The ban took force Saturday, triggering more clashes and destruction over the last two days in the semi-autonomous Chinese territory. A teen protester was shot Friday night in the thigh after an off-duty police officer fired his pistol in self-defense.
Lawmaker Dennis Kwok said the High Court refused to grant an injunction on the mask ban, but it agreed to hear later this month an application by 24 legislators against Hong Kong leader Carrie Lam’s use of emergency powers to impose the measure by circumventing the legislature.
The embattled leader has said the ban on masks, which allows radical protesters to conceal their identity, was needed to stop widespread violence that “semi-paralyzed” the city. It is also the biggest challenge for Chinese President Xi Jinping since the former British colony returned to Chinese rule in 1997.
Many malls, shops and the entire MTR network of subways and trains shut Saturday following the overnight rampage. About half of the city’s 94 subway stations reopened Sunday but many malls, especially in the Causeway Bay shopping district, remained shuttered as thousands of protesters marched with umbrellas and most of them wearing masks in defiance.
Critics fear the use of the Emergency Regulations Ordinance that gives Lam broad powers to implement any measures she deems necessary in an emergency would pave the way for more draconian regulations. The law was enacted by British colonial rulers in 1922 to quell a seamen’s strike and last used in 1967 to crush riots.
Lam has not ruled out further measures if violence continues. “This emergency law is so ancient and draconian. Carrie Lam is using it as some sort of weapon of mass destruction to nuke Hong Kong,” said legislator Claudia Mo.
Even though the court rejected the legal challenge, Kwok and Mo welcomed the decision to expedite the hearing. The court didn’t give any dates but indicated it would be at the end of this month.
“This is a constitutional case. The court has acknowledged there is controversy involving the use of the emergency law,” Mo said.
Lam has said she will seek the backing of the legislature when it resumes Oct. 16. Mo called it a sham because only Lam has the power to repeal the mask ban under the emergency law.
Many protesters who wore masks said Sunday the ban curtailed their freedom of expression. The ban applies to both illegal and police-approved gatherings, and carries a penalty of up to a year in jail and a fine.
“Carrie Lam is not the god of Hong Kong. She can’t do anything she likes,” said retiree Patricia Anyeung, who marched with her sister, Rebecca. Both wore masks. She said she has marched for months and won’t be cowed.
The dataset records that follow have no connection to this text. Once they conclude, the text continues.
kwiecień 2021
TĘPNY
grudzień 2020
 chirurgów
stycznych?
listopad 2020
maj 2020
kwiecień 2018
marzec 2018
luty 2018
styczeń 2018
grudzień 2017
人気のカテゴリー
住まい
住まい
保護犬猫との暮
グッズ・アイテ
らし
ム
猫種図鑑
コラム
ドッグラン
“They can’t arrest us all. There are thousands of us,” she said. “There is no going back, we are at the point of no return.” Patricia Anyeung, who described herself as a wealthy retiree with a U.K. passport, said she may leave if Hong Kong’s freedom is extinguished.
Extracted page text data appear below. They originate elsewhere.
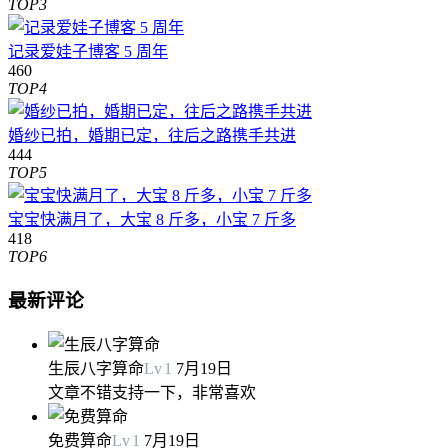
TOP3
记录爱娃子博客 5 周年
460
TOP4
婚纱已拍，婚期已定，往后之路携手共进
444
TOP5
宝宝快满月了，大宝 8 斤多，小宝 7 斤多
418
TOP6
最新评论
生辰八字算命
Lv
1
7月19日
文章不错支持一下，非常喜欢
免费算命
Lv
1
7月19日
Some protesters spray-painted the word “resist” along a pavement.
Many peaceful demonstrators say violence has become a means to an end, the only way for young masked protesters to force the government to bend to clamors for full democracy and other demands.
But the shooting of the teen Friday night – the second victim of gunfire since the protests began in early June – stoked fears of more bloody confrontations. An 18-year-old protester was also shot at close range by a riot police officer on Tuesday.
He has been charged with rioting and assaulting police while the younger teen has been arrested.
The protest movement that started in June over a now-abandoned bill that would have allowed criminal suspects to be extradited for trial in mainland China has snowballed into an anti-China movement as protesters demand for more democratic rights including direct elections for the city’s leader and police accountability.